Write out all of the listing exactly. Add nothing to it.

=-=-=

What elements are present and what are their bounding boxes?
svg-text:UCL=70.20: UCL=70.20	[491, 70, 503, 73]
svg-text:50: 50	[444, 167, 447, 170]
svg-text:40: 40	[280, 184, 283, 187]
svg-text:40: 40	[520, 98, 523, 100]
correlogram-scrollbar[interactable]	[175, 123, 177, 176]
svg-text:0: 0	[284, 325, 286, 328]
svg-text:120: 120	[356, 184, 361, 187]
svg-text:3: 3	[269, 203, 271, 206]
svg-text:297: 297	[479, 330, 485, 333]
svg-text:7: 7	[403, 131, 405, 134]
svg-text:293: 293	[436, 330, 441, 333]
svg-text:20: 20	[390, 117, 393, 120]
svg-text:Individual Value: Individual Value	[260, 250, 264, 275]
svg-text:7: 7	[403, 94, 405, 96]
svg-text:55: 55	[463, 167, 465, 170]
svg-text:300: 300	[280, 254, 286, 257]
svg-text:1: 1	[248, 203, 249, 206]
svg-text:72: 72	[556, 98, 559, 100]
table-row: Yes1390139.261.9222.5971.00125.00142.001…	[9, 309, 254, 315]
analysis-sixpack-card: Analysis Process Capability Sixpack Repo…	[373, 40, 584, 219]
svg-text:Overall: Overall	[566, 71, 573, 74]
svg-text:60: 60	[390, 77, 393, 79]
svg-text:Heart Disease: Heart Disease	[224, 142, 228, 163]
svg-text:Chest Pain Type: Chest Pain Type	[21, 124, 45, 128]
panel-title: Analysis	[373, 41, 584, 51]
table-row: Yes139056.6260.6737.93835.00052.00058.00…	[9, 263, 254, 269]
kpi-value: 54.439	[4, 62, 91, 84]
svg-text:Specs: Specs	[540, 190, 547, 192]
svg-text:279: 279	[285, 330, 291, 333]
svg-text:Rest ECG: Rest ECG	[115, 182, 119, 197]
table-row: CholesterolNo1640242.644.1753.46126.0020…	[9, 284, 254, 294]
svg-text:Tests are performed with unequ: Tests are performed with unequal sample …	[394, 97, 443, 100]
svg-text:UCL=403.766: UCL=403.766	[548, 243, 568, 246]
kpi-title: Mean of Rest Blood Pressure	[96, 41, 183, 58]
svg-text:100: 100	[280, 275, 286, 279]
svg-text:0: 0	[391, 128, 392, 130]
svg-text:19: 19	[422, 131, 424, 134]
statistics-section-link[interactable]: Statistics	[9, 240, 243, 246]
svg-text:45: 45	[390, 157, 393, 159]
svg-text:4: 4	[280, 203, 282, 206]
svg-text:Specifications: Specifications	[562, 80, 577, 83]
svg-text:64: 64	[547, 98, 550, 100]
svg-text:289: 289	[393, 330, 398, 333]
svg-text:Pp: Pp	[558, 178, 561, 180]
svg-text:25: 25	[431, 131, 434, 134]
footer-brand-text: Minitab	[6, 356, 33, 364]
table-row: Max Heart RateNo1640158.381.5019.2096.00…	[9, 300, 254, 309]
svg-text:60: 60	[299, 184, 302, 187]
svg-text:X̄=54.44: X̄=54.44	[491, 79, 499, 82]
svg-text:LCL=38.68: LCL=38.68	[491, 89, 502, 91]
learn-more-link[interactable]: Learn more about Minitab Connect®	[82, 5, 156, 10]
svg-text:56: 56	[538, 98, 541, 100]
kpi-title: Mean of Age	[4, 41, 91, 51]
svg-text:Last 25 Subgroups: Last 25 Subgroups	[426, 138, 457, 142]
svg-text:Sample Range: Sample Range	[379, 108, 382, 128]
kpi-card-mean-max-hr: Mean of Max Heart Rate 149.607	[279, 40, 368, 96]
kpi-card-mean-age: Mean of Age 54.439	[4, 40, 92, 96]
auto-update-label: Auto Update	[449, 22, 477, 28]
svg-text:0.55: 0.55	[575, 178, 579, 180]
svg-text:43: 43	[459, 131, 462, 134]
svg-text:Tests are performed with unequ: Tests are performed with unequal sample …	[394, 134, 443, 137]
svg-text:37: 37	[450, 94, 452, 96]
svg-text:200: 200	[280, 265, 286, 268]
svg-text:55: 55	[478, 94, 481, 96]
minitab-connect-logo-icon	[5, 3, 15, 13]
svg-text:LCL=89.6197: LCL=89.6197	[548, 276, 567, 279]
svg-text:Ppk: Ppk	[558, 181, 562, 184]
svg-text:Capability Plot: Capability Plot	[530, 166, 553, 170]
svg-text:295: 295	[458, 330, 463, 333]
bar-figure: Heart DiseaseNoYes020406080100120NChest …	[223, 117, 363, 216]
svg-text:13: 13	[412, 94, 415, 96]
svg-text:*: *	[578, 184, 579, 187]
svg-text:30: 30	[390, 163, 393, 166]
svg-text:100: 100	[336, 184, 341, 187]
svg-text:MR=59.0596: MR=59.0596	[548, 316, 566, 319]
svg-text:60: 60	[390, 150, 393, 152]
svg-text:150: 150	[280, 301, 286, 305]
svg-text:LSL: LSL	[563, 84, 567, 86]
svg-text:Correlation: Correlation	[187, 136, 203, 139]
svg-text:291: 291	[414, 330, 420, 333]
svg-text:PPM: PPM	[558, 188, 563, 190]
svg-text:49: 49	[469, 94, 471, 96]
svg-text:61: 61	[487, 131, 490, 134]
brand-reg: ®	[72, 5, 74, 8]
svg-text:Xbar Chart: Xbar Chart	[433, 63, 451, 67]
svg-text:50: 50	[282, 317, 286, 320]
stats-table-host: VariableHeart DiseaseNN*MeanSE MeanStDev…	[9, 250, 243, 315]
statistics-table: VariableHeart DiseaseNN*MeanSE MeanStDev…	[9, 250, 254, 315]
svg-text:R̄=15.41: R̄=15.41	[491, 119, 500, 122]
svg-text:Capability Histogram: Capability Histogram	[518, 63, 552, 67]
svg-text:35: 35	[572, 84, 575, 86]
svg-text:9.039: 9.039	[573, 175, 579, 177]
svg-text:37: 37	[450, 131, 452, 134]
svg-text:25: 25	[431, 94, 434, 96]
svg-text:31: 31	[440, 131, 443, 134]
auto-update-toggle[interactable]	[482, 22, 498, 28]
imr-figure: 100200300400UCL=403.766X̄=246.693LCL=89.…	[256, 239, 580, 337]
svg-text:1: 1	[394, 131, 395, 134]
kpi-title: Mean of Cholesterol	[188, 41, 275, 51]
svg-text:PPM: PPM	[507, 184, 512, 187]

=-=-=

SOLUTION FOR THIS TASK
What elements are present and what are their bounding boxes?
svg-text:UCL=70.20: UCL=70.20	[491, 70, 503, 73]
svg-text:50: 50	[444, 167, 447, 170]
svg-text:40: 40	[280, 184, 283, 187]
svg-text:40: 40	[520, 98, 523, 100]
correlogram-scrollbar[interactable]	[175, 123, 177, 176]
svg-text:0: 0	[284, 325, 286, 328]
svg-text:120: 120	[356, 184, 361, 187]
svg-text:3: 3	[269, 203, 271, 206]
svg-text:297: 297	[479, 330, 485, 333]
svg-text:7: 7	[403, 131, 405, 134]
svg-text:293: 293	[436, 330, 441, 333]
svg-text:20: 20	[390, 117, 393, 120]
svg-text:Individual Value: Individual Value	[260, 250, 264, 275]
svg-text:7: 7	[403, 94, 405, 96]
svg-text:55: 55	[463, 167, 465, 170]
svg-text:300: 300	[280, 254, 286, 257]
svg-text:1: 1	[248, 203, 249, 206]
svg-text:72: 72	[556, 98, 559, 100]
table-row: Yes1390139.261.9222.5971.00125.00142.001…	[9, 309, 254, 315]
analysis-sixpack-card: Analysis Process Capability Sixpack Repo…	[373, 40, 584, 219]
svg-text:Overall: Overall	[566, 71, 573, 74]
svg-text:60: 60	[390, 77, 393, 79]
svg-text:Heart Disease: Heart Disease	[224, 142, 228, 163]
svg-text:Chest Pain Type: Chest Pain Type	[21, 124, 45, 128]
panel-title: Analysis	[373, 41, 584, 51]
table-row: Yes139056.6260.6737.93835.00052.00058.00…	[9, 263, 254, 269]
kpi-value: 54.439	[4, 62, 91, 84]
svg-text:Specs: Specs	[540, 190, 547, 192]
svg-text:279: 279	[285, 330, 291, 333]
svg-text:Rest ECG: Rest ECG	[115, 182, 119, 197]
table-row: CholesterolNo1640242.644.1753.46126.0020…	[9, 284, 254, 294]
svg-text:Tests are performed with unequ: Tests are performed with unequal sample …	[394, 97, 443, 100]
svg-text:UCL=403.766: UCL=403.766	[548, 243, 568, 246]
kpi-title: Mean of Rest Blood Pressure	[96, 41, 183, 58]
svg-text:100: 100	[280, 275, 286, 279]
svg-text:0: 0	[391, 128, 392, 130]
svg-text:19: 19	[422, 131, 424, 134]
statistics-section-link[interactable]: Statistics	[9, 240, 243, 246]
svg-text:45: 45	[390, 157, 393, 159]
svg-text:4: 4	[280, 203, 282, 206]
svg-text:Specifications: Specifications	[562, 80, 577, 83]
svg-text:64: 64	[547, 98, 550, 100]
svg-text:289: 289	[393, 330, 398, 333]
svg-text:Pp: Pp	[558, 178, 561, 180]
svg-text:25: 25	[431, 131, 434, 134]
footer-brand-text: Minitab	[6, 356, 33, 364]
table-row: Max Heart RateNo1640158.381.5019.2096.00…	[9, 300, 254, 309]
svg-text:60: 60	[299, 184, 302, 187]
svg-text:X̄=54.44: X̄=54.44	[491, 79, 499, 82]
svg-text:LCL=38.68: LCL=38.68	[491, 89, 502, 91]
learn-more-link[interactable]: Learn more about Minitab Connect®	[82, 5, 156, 10]
svg-text:56: 56	[538, 98, 541, 100]
kpi-title: Mean of Age	[4, 41, 91, 51]
svg-text:Last 25 Subgroups: Last 25 Subgroups	[426, 138, 457, 142]
svg-text:Sample Range: Sample Range	[379, 108, 382, 128]
kpi-card-mean-max-hr: Mean of Max Heart Rate 149.607	[279, 40, 368, 96]
kpi-card-mean-age: Mean of Age 54.439	[4, 40, 92, 96]
auto-update-label: Auto Update	[449, 22, 477, 28]
svg-text:0.55: 0.55	[575, 178, 579, 180]
svg-text:43: 43	[459, 131, 462, 134]
svg-text:Tests are performed with unequ: Tests are performed with unequal sample …	[394, 134, 443, 137]
svg-text:37: 37	[450, 94, 452, 96]
svg-text:200: 200	[280, 265, 286, 268]
svg-text:55: 55	[478, 94, 481, 96]
minitab-connect-logo-icon	[5, 3, 15, 13]
svg-text:LCL=89.6197: LCL=89.6197	[548, 276, 567, 279]
svg-text:Ppk: Ppk	[558, 181, 562, 184]
svg-text:Capability Plot: Capability Plot	[530, 166, 553, 170]
svg-text:295: 295	[458, 330, 463, 333]
bar-figure: Heart DiseaseNoYes020406080100120NChest …	[223, 117, 363, 216]
svg-text:13: 13	[412, 94, 415, 96]
svg-text:*: *	[578, 184, 579, 187]
svg-text:30: 30	[390, 163, 393, 166]
svg-text:100: 100	[336, 184, 341, 187]
svg-text:MR=59.0596: MR=59.0596	[548, 316, 566, 319]
svg-text:60: 60	[390, 150, 393, 152]
svg-text:150: 150	[280, 301, 286, 305]
svg-text:LSL: LSL	[563, 84, 567, 86]
svg-text:Correlation: Correlation	[187, 136, 203, 139]
svg-text:291: 291	[414, 330, 420, 333]
svg-text:PPM: PPM	[558, 188, 563, 190]
svg-text:49: 49	[469, 94, 471, 96]
svg-text:61: 61	[487, 131, 490, 134]
brand-reg: ®	[72, 5, 74, 8]
svg-text:Xbar Chart: Xbar Chart	[433, 63, 451, 67]
svg-text:50: 50	[282, 317, 286, 320]
stats-table-host: VariableHeart DiseaseNN*MeanSE MeanStDev…	[9, 250, 243, 315]
statistics-table: VariableHeart DiseaseNN*MeanSE MeanStDev…	[9, 250, 254, 315]
svg-text:R̄=15.41: R̄=15.41	[491, 119, 500, 122]
svg-text:Capability Histogram: Capability Histogram	[518, 63, 552, 67]
svg-text:35: 35	[572, 84, 575, 86]
svg-text:9.039: 9.039	[573, 175, 579, 177]
svg-text:37: 37	[450, 131, 452, 134]
svg-text:25: 25	[431, 94, 434, 96]
svg-text:31: 31	[440, 131, 443, 134]
auto-update-toggle[interactable]	[482, 22, 498, 28]
imr-figure: 100200300400UCL=403.766X̄=246.693LCL=89.…	[256, 239, 580, 337]
svg-text:1: 1	[394, 131, 395, 134]
kpi-title: Mean of Cholesterol	[188, 41, 275, 51]
svg-text:PPM: PPM	[507, 184, 512, 187]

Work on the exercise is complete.